Pommern

-From the Mission House-

It is the scent of Pine in the air that did it – that brought me back to my roots,

The dirt roads, lined with evergreens -imported from Europe with the faith, the meals cooked over wood fires, and the muffled sound of children playing and adults chatting in the distance caused me to relive summers spent at Firefly Lake in Northern Wisconsin in my childhood.

Further back, the brickwork and massive edifice of the Mission House - a solid German farmhouse built for the ages during the colonial era, and musty air and thatched roof of the ‘old church’ were somehow imprinted on my being before I ever saw them.
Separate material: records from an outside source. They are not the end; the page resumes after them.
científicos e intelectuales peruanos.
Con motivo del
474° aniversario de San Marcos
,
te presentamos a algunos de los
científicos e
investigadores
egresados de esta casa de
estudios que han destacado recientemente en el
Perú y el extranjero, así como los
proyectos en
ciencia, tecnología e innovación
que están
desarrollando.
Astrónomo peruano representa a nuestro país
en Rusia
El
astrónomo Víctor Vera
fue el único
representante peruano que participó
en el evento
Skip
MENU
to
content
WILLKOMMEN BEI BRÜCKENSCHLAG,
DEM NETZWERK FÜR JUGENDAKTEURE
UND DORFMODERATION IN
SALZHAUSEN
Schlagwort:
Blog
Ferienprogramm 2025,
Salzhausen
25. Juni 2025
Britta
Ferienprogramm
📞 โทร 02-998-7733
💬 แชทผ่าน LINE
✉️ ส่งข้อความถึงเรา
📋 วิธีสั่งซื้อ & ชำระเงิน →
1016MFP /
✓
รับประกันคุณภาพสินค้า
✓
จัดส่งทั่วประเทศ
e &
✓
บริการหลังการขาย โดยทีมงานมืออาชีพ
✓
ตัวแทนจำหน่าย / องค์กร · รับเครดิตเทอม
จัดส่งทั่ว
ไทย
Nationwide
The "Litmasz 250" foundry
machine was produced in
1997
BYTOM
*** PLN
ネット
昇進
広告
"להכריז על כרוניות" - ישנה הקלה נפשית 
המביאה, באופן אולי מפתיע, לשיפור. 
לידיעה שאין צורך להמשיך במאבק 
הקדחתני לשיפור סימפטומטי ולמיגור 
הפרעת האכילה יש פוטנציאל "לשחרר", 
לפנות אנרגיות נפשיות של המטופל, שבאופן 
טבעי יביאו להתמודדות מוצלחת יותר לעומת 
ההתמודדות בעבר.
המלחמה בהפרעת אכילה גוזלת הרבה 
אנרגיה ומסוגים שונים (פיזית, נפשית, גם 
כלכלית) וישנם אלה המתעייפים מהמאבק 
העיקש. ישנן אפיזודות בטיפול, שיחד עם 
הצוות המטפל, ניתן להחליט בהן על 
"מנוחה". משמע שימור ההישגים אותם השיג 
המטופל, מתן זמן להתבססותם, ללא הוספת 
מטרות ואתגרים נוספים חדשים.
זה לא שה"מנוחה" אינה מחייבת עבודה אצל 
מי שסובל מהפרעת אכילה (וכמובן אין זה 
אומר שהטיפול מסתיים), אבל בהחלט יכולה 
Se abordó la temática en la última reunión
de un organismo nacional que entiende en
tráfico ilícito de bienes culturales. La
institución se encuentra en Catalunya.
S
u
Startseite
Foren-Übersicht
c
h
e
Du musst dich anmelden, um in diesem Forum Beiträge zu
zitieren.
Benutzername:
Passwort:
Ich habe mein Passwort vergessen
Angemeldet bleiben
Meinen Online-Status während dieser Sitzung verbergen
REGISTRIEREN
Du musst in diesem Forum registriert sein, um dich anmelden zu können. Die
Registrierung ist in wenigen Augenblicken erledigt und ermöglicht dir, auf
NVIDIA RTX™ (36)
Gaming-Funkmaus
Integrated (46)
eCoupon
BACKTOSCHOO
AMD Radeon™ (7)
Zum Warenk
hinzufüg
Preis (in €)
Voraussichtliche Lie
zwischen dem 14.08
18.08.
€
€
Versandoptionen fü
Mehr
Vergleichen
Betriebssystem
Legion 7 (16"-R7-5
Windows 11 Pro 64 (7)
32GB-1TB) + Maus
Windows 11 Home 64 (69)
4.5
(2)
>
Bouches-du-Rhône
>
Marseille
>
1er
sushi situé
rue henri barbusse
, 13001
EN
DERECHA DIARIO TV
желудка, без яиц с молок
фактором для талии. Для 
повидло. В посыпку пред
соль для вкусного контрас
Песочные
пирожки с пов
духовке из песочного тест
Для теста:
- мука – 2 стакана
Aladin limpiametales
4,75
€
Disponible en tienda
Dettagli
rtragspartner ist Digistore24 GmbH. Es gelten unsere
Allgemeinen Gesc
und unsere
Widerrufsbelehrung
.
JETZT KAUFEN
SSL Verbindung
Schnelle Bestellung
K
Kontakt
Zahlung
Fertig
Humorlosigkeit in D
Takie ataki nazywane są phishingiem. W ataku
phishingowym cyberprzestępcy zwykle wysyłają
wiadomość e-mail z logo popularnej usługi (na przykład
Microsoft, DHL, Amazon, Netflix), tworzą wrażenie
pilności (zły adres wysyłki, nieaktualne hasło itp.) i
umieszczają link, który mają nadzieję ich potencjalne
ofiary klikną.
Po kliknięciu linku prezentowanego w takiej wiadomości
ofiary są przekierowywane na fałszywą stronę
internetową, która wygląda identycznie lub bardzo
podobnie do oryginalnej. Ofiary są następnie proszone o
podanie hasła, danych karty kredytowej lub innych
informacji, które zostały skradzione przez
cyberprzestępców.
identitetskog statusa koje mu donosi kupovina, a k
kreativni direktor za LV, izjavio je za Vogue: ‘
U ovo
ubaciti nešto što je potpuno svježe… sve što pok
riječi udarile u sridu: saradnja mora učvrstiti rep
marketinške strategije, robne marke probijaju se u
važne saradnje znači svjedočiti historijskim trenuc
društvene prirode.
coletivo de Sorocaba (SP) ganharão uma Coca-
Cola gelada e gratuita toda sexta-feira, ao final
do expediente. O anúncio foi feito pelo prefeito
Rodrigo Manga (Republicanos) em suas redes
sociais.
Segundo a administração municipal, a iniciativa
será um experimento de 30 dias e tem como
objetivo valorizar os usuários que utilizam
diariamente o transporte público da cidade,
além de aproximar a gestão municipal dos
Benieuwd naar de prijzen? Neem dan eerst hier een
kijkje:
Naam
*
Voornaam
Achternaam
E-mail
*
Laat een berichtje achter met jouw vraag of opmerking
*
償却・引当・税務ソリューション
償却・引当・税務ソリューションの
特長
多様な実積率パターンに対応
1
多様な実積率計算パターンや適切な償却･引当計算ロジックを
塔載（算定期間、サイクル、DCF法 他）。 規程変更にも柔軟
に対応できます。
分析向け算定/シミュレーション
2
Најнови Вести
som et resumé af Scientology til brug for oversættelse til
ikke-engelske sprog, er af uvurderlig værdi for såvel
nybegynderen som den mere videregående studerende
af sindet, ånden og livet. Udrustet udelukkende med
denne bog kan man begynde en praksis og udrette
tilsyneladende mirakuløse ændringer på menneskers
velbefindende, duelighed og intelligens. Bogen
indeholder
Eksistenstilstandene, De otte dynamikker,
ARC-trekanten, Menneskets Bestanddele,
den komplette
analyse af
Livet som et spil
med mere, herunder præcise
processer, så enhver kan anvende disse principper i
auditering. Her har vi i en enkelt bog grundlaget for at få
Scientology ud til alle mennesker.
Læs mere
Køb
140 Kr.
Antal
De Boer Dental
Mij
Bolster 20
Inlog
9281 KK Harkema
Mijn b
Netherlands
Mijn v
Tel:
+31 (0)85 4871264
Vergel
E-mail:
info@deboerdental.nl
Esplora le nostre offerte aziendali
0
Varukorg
In their presence, long-since dormant strains of my Northern European heritage were stirred up – sentiments and feelings that I had only been vaguely aware of.

This is the village of Pommern.
In 1899 it became the site of the first permanent Lutheran Presence in this region of Tanzania – at the time Tanganyika/ German East Africa.

Beyond the physical remains of the missionary era, it is also home to a rich living history. This morning I met with a one of the first women to be missionized in Ilula. She now lives with her daughter, a teacher here at the Lutheran Secondary School. Yesterday, it was Emmanuel Nyadwike, the first Evangelist to the Tungamalenga area. In the 1960’s he settled near Mapogoro and began tilling the soil, in two’s and three’s planting the seeds for a parish that now numbers in the thousands at 19 preaching points. Well into his 80s, he has returned home to Pommern for much needed rest.

In the present day, Pommern is a large parish with a dozen preaching points of its own. While administrative power in the region has shifted to Iringa [an hour or two to the North], it remains the head office for the Southern District of the Diocese, the location of a basic medical dispensary, and home to the 900 students enrolled at Pommern Secondary School.

Beyond its partnership with the Saint Paul Area Synod, Pommern has a healthy relationship with both Plymouth Church near Boston and Global Volunteers, a non-profit development organization.

It is in this environment –laced with a history both personal and institutional – that I have been walking these past five days. Next, I am off to the West and ‘my’ partner parish of Tungamalenga.